--- START ---
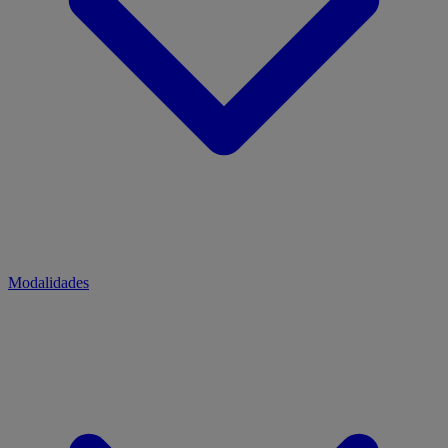
Modalidades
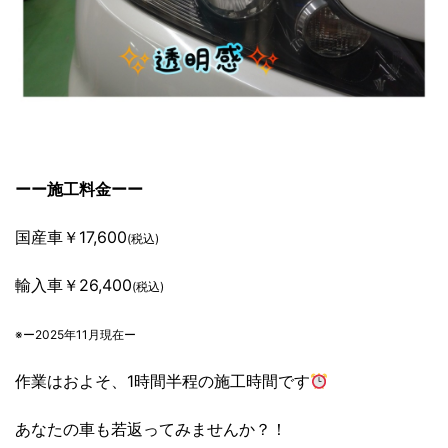
ーー施工料金ーー
国産車￥17,600
(税込)
輸入車￥26,400
(税込)
※ー2025年11月現在ー
作業はおよそ、1時間半程の施工時間です
あなたの車も若返ってみませんか？！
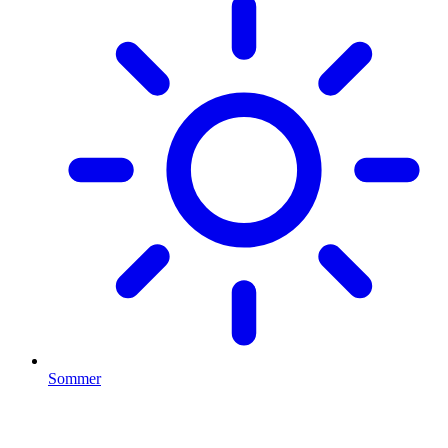
Sommer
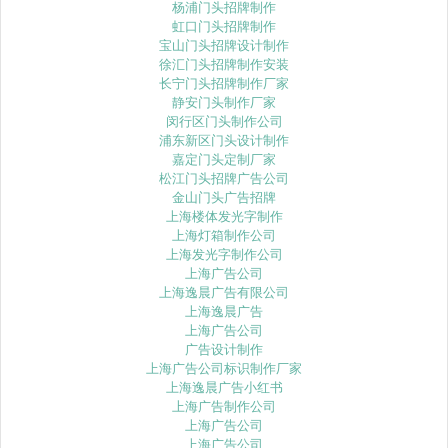
杨浦门头招牌制作
虹口门头招牌制作
宝山门头招牌设计制作
徐汇门头招牌制作安装
长宁门头招牌制作厂家
静安门头制作厂家
闵行区门头制作公司
浦东新区门头设计制作
嘉定门头定制厂家
松江门头招牌广告公司
金山门头广告招牌
上海楼体发光字制作
上海灯箱制作公司
上海发光字制作公司
上海广告公司
上海逸晨广告有限公司
上海逸晨广告
上海广告公司
广告设计制作
上海广告公司标识制作厂家
上海逸晨广告小红书
上海广告制作公司
上海广告公司
上海广告公司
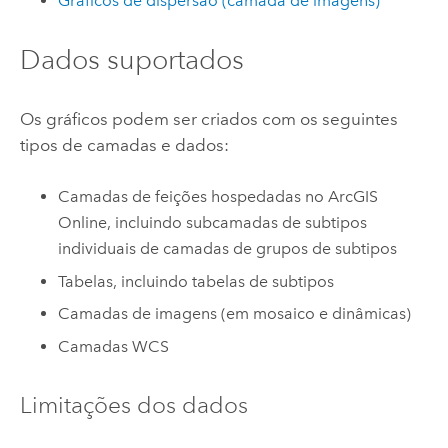
Gráficos de dispersão (camada de imagens)
Dados suportados
Os gráficos podem ser criados com os seguintes
tipos de camadas e dados:
Camadas de feições hospedadas no
ArcGIS
Online
, incluindo subcamadas de subtipos
individuais de camadas de grupos de subtipos
Tabelas, incluindo tabelas de subtipos
Camadas de imagens (em mosaico e dinâmicas)
Camadas WCS
Limitações dos dados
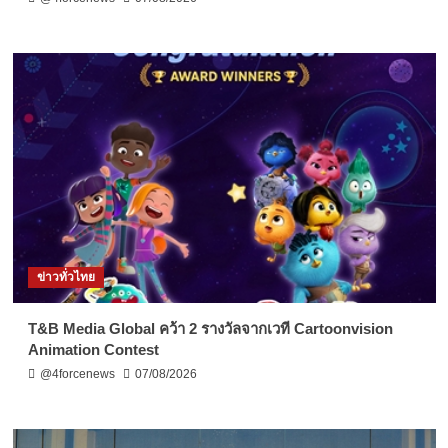
ข่าวทั่วไทย
T&B Media Global คว้า 2 รางวัลจากเวที Cartoonvision
Animation Contest
@4forcenews
07/08/2026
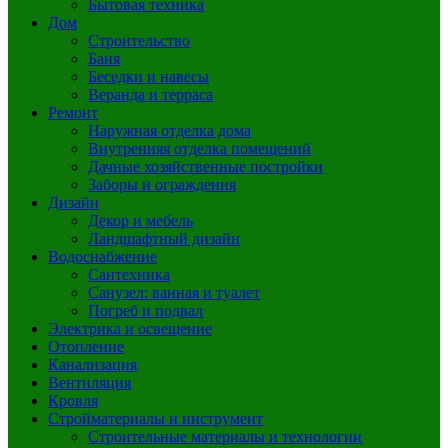
Бытовая техника
Дом
Строительство
Баня
Беседки и навесы
Веранда и терраса
Ремонт
Наружная отделка дома
Внутренняя отделка помещений
Дачные хозяйственные постройки
Заборы и ограждения
Дизайн
Декор и мебель
Ландшафтный дизайн
Водоснабжение
Сантехника
Санузел: ванная и туалет
Погреб и подвал
Электрика и освещение
Отопление
Канализация
Вентиляция
Кровля
Стройматериалы и инструмент
Строительные материалы и технологии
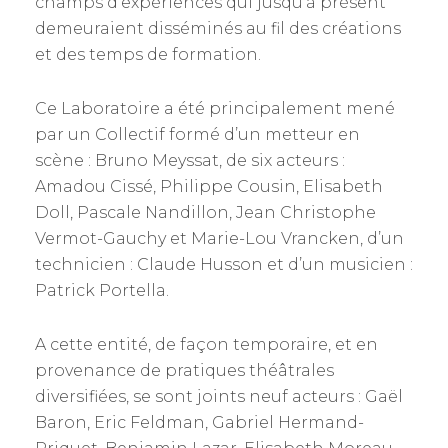
champs d’expériences qui jusqu’à présent
demeuraient disséminés au fil des créations
et des temps de formation.
Ce Laboratoire a été principalement mené
par un Collectif formé d’un metteur en
scène : Bruno Meyssat, de six acteurs :
Amadou Cissé, Philippe Cousin, Elisabeth
Doll, Pascale Nandillon, Jean Christophe
Vermot-Gauchy et Marie-Lou Vrancken, d’un
technicien : Claude Husson et d’un musicien :
Patrick Portella.
A cette entité, de façon temporaire, et en
provenance de pratiques théâtrales
diversifiées, se sont joints neuf acteurs : Gaël
Baron, Eric Feldman, Gabriel Hermand-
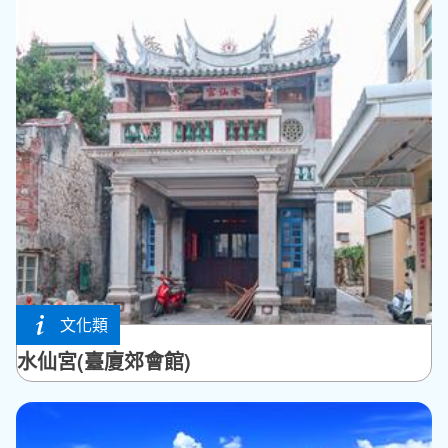
文化類
馬公市
水仙宮(臺廈郊會館)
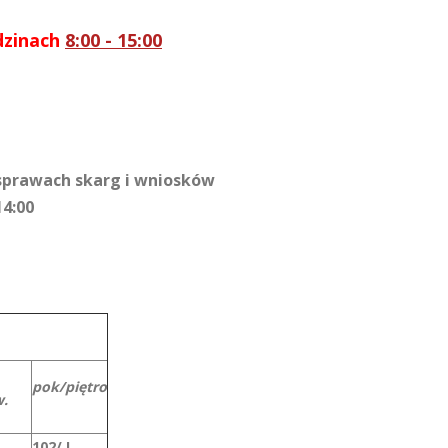
dzinach
8
:00 - 15:00
sprawach skarg i wniosków
14:00
pok/piętro
.
102/ I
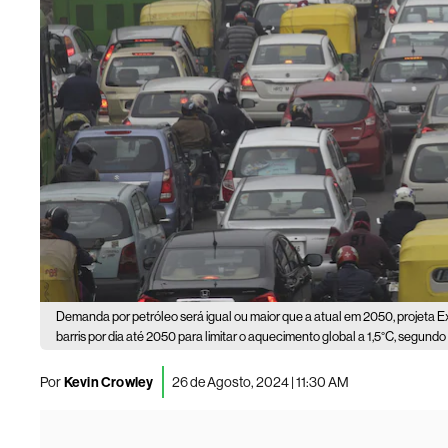
Demanda por petróleo será igual ou maior que a atual em 2050, projeta E
barris por dia até 2050 para limitar o aquecimento global a 1,5°C, segundo
Por
Kevin Crowley
26 de Agosto, 2024 | 11:30 AM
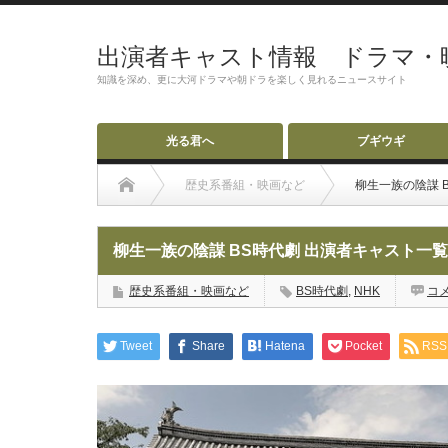
出演者キャスト情報 ドラマ・
知識を深め、更に大河ドラマや朝ドラを楽しく見れるニュースサイト
光る君へ
ブギウギ
歴史系番組・映画など
柳生一族の陰謀 
柳生一族の陰謀 BS時代劇 出演者キャスト一
歴史系番組・映画など
BS時代劇
,
NHK
コ
Tweet
Share
Hatena
Pocket
RSS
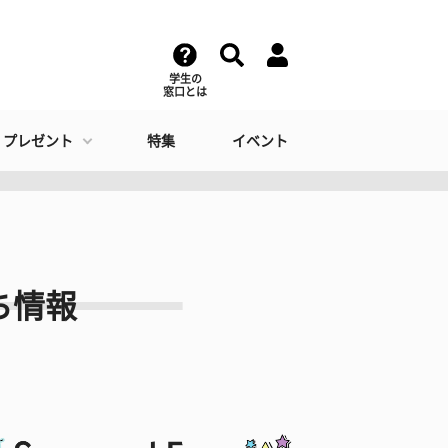
学生の
窓口とは
・プレゼント
特集
イベント
ち情報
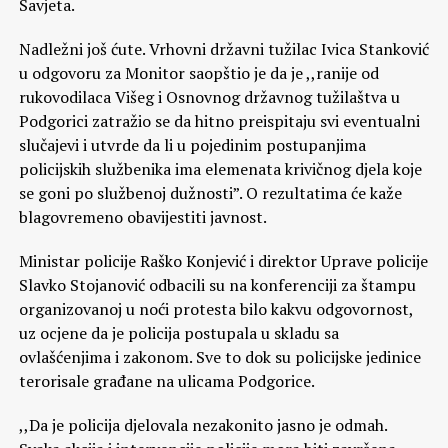
Savjeta.
Nadležni još ćute. Vrhovni državni tužilac Ivica Stanković
u odgovoru za Monitor saopštio je da je ,,ranije od
rukovodilaca Višeg i Osnovnog državnog tužilaštva u
Podgorici zatražio se da hitno preispitaju svi eventualni
slučajevi i utvrde da li u pojedinim postupanjima
policijskih službenika ima elemenata krivičnog djela koje
se goni po službenoj dužnosti”. O rezultatima će kaže
blagovremeno obavijestiti javnost.
Ministar policije Raško Konjević i direktor Uprave policije
Slavko Stojanović odbacili su na konferenciji za štampu
organizovanoj u noći protesta bilo kakvu odgovornost,
uz ocjene da je policija postupala u skladu sa
ovlašćenjima i zakonom. Sve to dok su policijske jedinice
terorisale građane na ulicama Podgorice.
,,Da je policija djelovala nezakonito jasno je odmah.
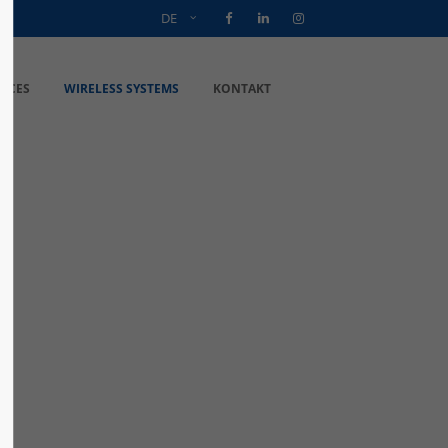
DE
VICES
WIRELESS SYSTEMS
KONTAKT
e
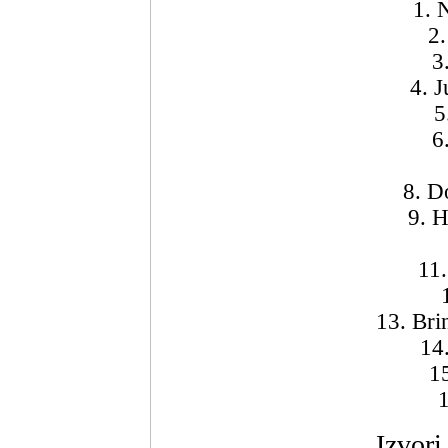
1. 
2.
3
4. J
5
6
8. D
9. 
11.
13. Bri
14
1
1
Izvori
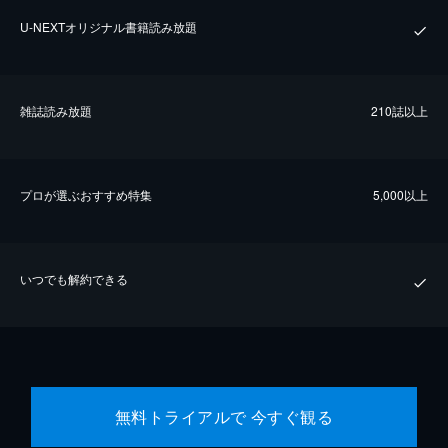
U-NEXTオリジナル書籍読み放題
雑誌読み放題
210誌以上
プロが選ぶおすすめ特集
5,000以上
いつでも解約できる
無料トライアルで 今すぐ観る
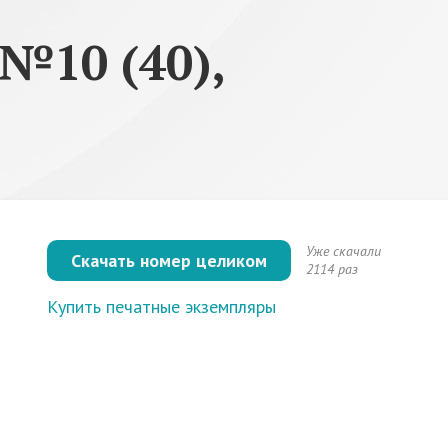
№10 (40),
Уже скачали
Скачать номер целиком
2114 раз
Купить печатные экземпляры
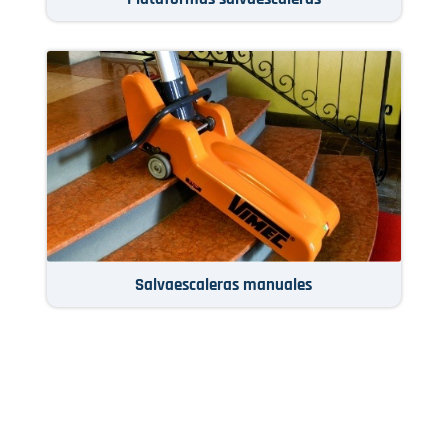
Salvaescaleras manuales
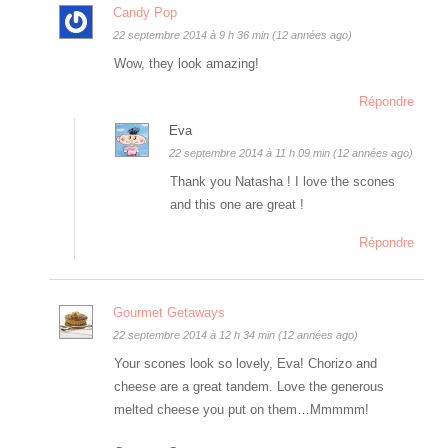
Candy Pop
22 septembre 2014 à 9 h 36 min (12 années ago)
Wow, they look amazing!
Répondre
Eva
22 septembre 2014 à 11 h 09 min (12 années ago)
Thank you Natasha ! I love the scones
and this one are great !
Répondre
Gourmet Getaways
22 septembre 2014 à 12 h 34 min (12 années ago)
Your scones look so lovely, Eva! Chorizo and
cheese are a great tandem. Love the generous
melted cheese you put on them…Mmmmm!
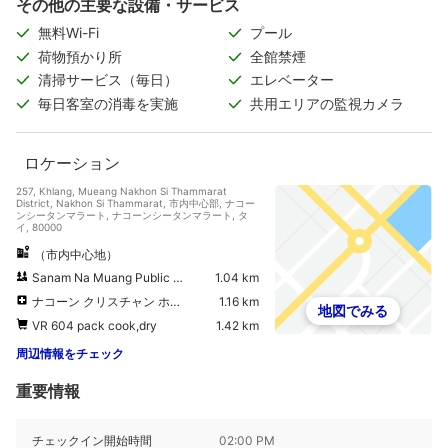
その他の主要な設備・サービス
無料Wi-Fi
プール
荷物預かり所
全館禁煙
清掃サービス（毎日）
エレベーター
毎日客室の消毒を実施
共用エリアの監視カメラ
ロケーション
257, Khlang, Mueang Nakhon Si Thammarat
District, Nakhon Si Thammarat, 市内中心部, ナコー
ンシータンマラート, ナコーンシータンマラート, タ
イ, 80000
（市内中心地）
Sanam Na Muang Public Park
1.04 km
ナコーン クリスチャン ホスピタル
1.16 km
地図でみる
VR 604 pack cook,dry
1.42 km
周辺情報をチェック
重要情報
チェックイン開始時間
02:00 PM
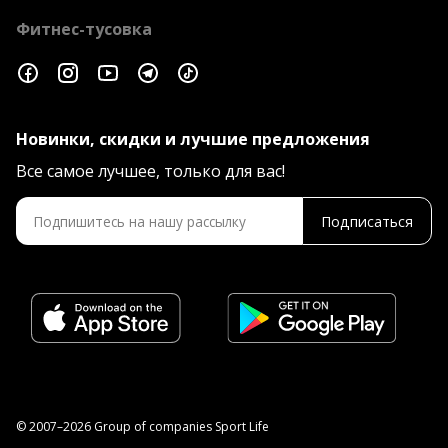
Фитнес-тусовка
Новинки, скидки и лучшие предложения
Все самое лучшее, только для вас!
Подписаться
© 2007–2026 Group of companies Sport Life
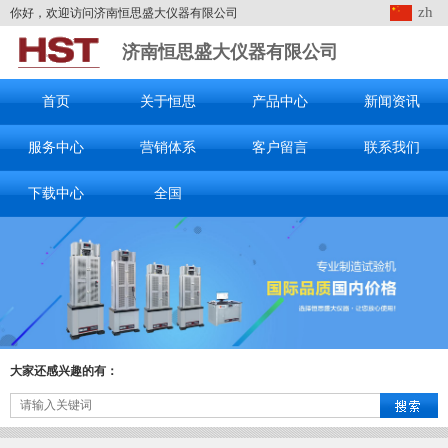
zh
你好，欢迎访问济南恒思盛大仪器有限公司
济南恒思盛大仪器有限公司
首页
关于恒思
产品中心
新闻资讯
服务中心
营销体系
客户留言
联系我们
下载中心
全国
大家还感兴趣的有：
--- END ---
▶ _INSTRUCTIONS FOR THE TASK_
Taking the entries above, copy word for word the lines from the one with "diversifiées, se sont" up to and including the one with "Podgorici zatražio se", without any picture.

▶ _ANSWER FOR THIS EXERCISE_
diversifiées, se sont joints neuf acteurs : Gaël
Baron, Eric Feldman, Gabriel Hermand-
文化類
馬公市
水仙宮(臺廈郊會館)
dzinach
8
:00 - 15:00
sprawach skarg i wniosków
14:00
pok/piętro
.
102/ I
Demanda por petróleo será igual ou maior que a atual em 2050, projeta E
barris por dia até 2050 para limitar o aquecimento global a 1,5°C, segundo
Por
Kevin Crowley
26 de Agosto, 2024 | 11:30 AM
出演者キャスト情報 ドラマ・
知識を深め、更に大河ドラマや朝ドラを楽しく見れるニュースサイト
光る君へ
ブギウギ
歴史系番組・映画など
柳生一族の陰謀 
柳生一族の陰謀 BS時代劇 出演者キャスト一
歴史系番組・映画など
BS時代劇
,
NHK
コ
Tweet
Share
Hatena
Pocket
RSS
学生の
窓口とは
・プレゼント
特集
イベント
ち情報
Savjeta.
Nadležni još ćute. Vrhovni državni tužilac Ivica Stanković
u odgovoru za Monitor saopštio je da je ,,ranije od
rukovodilaca Višeg i Osnovnog državnog tužilaštva u
Podgorici zatražio se da hitno preispitaju svi eventualni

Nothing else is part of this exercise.